Sunday, February 25, 2018

Green isn’t always better


Mark Fraser

 Is the new Caroni Green Ltd a slush fund or public relations gimmick? The “agriculture initiative” was set up in March 2013 by the Minister of Food Production as a project of Caroni (1975) Ltd to provide prepared lands, technical expertise, and a guaranteed produce market to contracted farmers. But, Caroni Green has lost millions of dollars. For the farmers contracted to grow and supply produce to the company, Caroni Green is a disaster. Among 17 Caroni Green employees racking up quarter million dollars in administrative costs monthly, not one has agriculture expertise. This was missed by the Caroni (1975) Ltd board of directors, even as it paid over $360,000 to a public relations company to make Caroni Green look good. 

At the formal launch of Caroni Green in 2013, Minister of Food Production Devant Maharaj anticipated that by December 2013 the company would have 1,800 acres of lands under cultivation at a cost of $6.8 million, with revenues of $29 million. By August 2013 the ministry reported it, “brought 5,800 acres of former Caroni lands, mainly two-acre plots leased to former workers under the 2003 VSEP”, under sustainable and profitable cultivation on a phased basis. A May 2014 draft audit report from Ernst and Young shows that only 360 acres of land were under cultivation, millions spent, and millions lost as contractual arrangements fell apart and Caroni Green became a public relations gimmick. 

Ernst and Young found the key components of good governance to be non-existent; inexperience and lack of leadership; a lack of adequate policies and procedures; and a very basic control environment with limited monitoring and no emphasis on controls or accountability. Caroni Green was heavily reliant on a “finance consultant” for its day-to- day operations and in many cases major contractual and other obligations were assumed on behalf of the company by an IT manager and administrative officer, executing as “general manager” and “operations manager” respectively. In quick time Caroni Green lost its way and no one noticed. 

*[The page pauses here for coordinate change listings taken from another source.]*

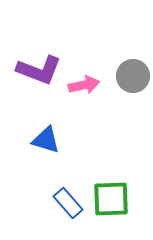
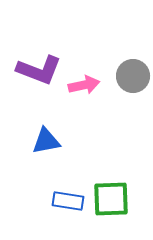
blue triangle: moved 1 px down; rotated 28 degrees counterclockwise
blue rectangle: moved 2 px up; rotated 40 degrees counterclockwise
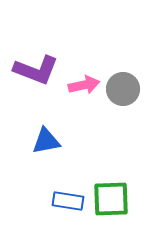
purple L-shape: moved 3 px left
gray circle: moved 10 px left, 13 px down
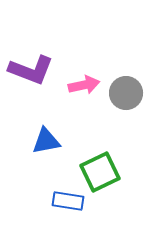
purple L-shape: moved 5 px left
gray circle: moved 3 px right, 4 px down
green square: moved 11 px left, 27 px up; rotated 24 degrees counterclockwise
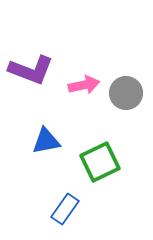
green square: moved 10 px up
blue rectangle: moved 3 px left, 8 px down; rotated 64 degrees counterclockwise
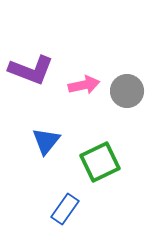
gray circle: moved 1 px right, 2 px up
blue triangle: rotated 40 degrees counterclockwise
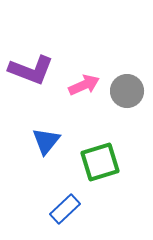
pink arrow: rotated 12 degrees counterclockwise
green square: rotated 9 degrees clockwise
blue rectangle: rotated 12 degrees clockwise
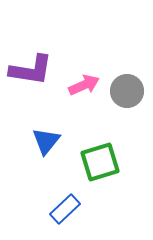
purple L-shape: rotated 12 degrees counterclockwise
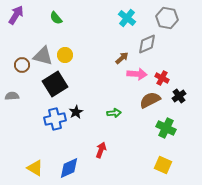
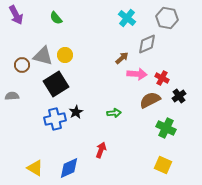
purple arrow: rotated 120 degrees clockwise
black square: moved 1 px right
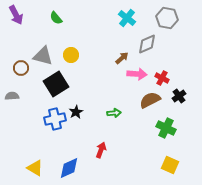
yellow circle: moved 6 px right
brown circle: moved 1 px left, 3 px down
yellow square: moved 7 px right
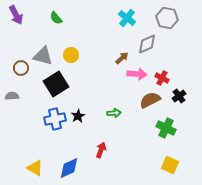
black star: moved 2 px right, 4 px down
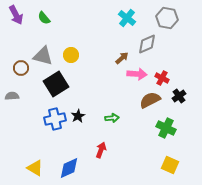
green semicircle: moved 12 px left
green arrow: moved 2 px left, 5 px down
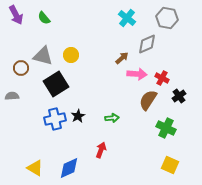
brown semicircle: moved 2 px left; rotated 30 degrees counterclockwise
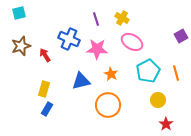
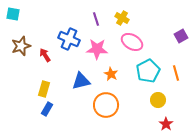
cyan square: moved 6 px left, 1 px down; rotated 24 degrees clockwise
orange circle: moved 2 px left
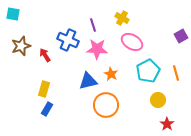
purple line: moved 3 px left, 6 px down
blue cross: moved 1 px left, 1 px down
blue triangle: moved 7 px right
red star: moved 1 px right
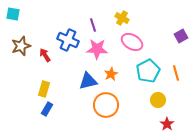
orange star: rotated 16 degrees clockwise
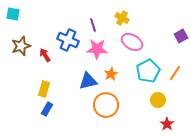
orange line: moved 1 px left; rotated 49 degrees clockwise
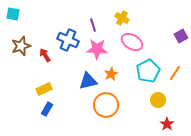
yellow rectangle: rotated 49 degrees clockwise
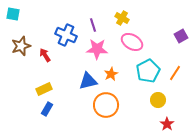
blue cross: moved 2 px left, 5 px up
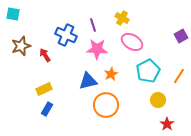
orange line: moved 4 px right, 3 px down
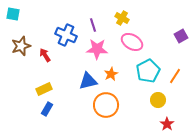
orange line: moved 4 px left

A key finding related to Caroni Green’s failures in its first year is the poor quality of land preparation for farmers, requiring expensive remedial work and duplication of costs, already higher than market because of sole selective tendering. In late 2013 Minister Maharaj incorporated Caroni Green and moved to appoint a board for the company because Caroni (1975) Ltd was “not structured to operate as an active business entity” and it lacked, among other things, procurement procedures. Ernst and Young found that Caroni (1975) Ltd had adequate purchasing policies but senior employees assigned to Caroni Green claimed to be unaware of those policies. Still,  monthly Caroni Green status reports assured that “all procurement for goods and services were sourced using Caroni’s policies and procedures”. 

For farmers, Caroni Green’s failures hit their bottom line. Ernst and Young found that Caroni Green passed non-existent overhead costs to farmers. Expenses passed to farmers were inflated by 36 per cent and other critical problems soured the relationship between Caroni Green and farmers. Having spent $218,000 on a “marketing plan”, Ernst and Young found that Caroni Green really had no plan for farmers’ produce it purchased, then dumped. The public relations efforts of the Minister of Food Production ignore these facts. 

In April 2014 Caroni Green was handed off to a new board headed by agronomist Nigel Grimes. Ernst and Young has delivered proof that Caroni Green cannot run an agriculture enterprise without employees with experience in agriculture. Maybe heads will roll and the Minister of Food Production will now put the farmers’ interests ahead of expensive advertising.